🤖 AI Summary
This study addresses the security vulnerabilities of large language models (LLMs) in multilingual settings, particularly their susceptibility to jailbreak attacks when processing Classical Chinese, which can circumvent existing safety mechanisms. To tackle this issue, the authors propose CC-BOS, a novel framework that leverages the conciseness and obscurity of Classical Chinese to construct adversarial prompts. CC-BOS integrates an eight-dimensional strategy encoding scheme with an enhanced fruit fly optimization algorithm—incorporating olfactory search, visual search, and Cauchy mutation—to efficiently generate attack samples under black-box conditions. Additionally, it introduces a Classical Chinese–English translation module to enable cross-lingual evaluation. Experimental results demonstrate that CC-BOS significantly outperforms state-of-the-art methods across multiple mainstream LLMs, achieving substantially higher attack success rates.
📝 Abstract
As Large Language Models (LLMs) are increasingly used, their security risks have drawn increasing attention. Existing research reveals that LLMs are highly susceptible to jailbreak attacks, with effectiveness varying across language contexts.
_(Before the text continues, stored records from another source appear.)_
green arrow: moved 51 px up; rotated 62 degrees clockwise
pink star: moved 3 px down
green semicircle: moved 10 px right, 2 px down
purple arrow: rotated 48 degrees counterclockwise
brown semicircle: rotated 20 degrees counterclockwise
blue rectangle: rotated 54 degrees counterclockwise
This paper investigates the role of classical Chinese in jailbreak attacks. Owing to its conciseness and obscurity, classical Chinese can partially bypass existing safety constraints, exposing notable vulnerabilities in LLMs. Based on this observation, this paper proposes a framework, CC-BOS, for the automatic generation of classical Chinese adversarial prompts based on multi-dimensional fruit fly optimization, facilitating efficient and automated jailbreak attacks in black-box settings. Prompts are encoded into eight policy dimensions-covering role, behavior, mechanism, metaphor, expression, knowledge, trigger pattern and context; and iteratively refined via smell search, visual search, and cauchy mutation. This design enables efficient exploration of the search space, thereby enhancing the effectiveness of black-box jailbreak attacks. To enhance readability and evaluation accuracy, we further design a classical Chinese to English translation module. Extensive experiments demonstrate that effectiveness of the proposed CC-BOS, consistently outperforming state-of-the-art jailbreak attack methods.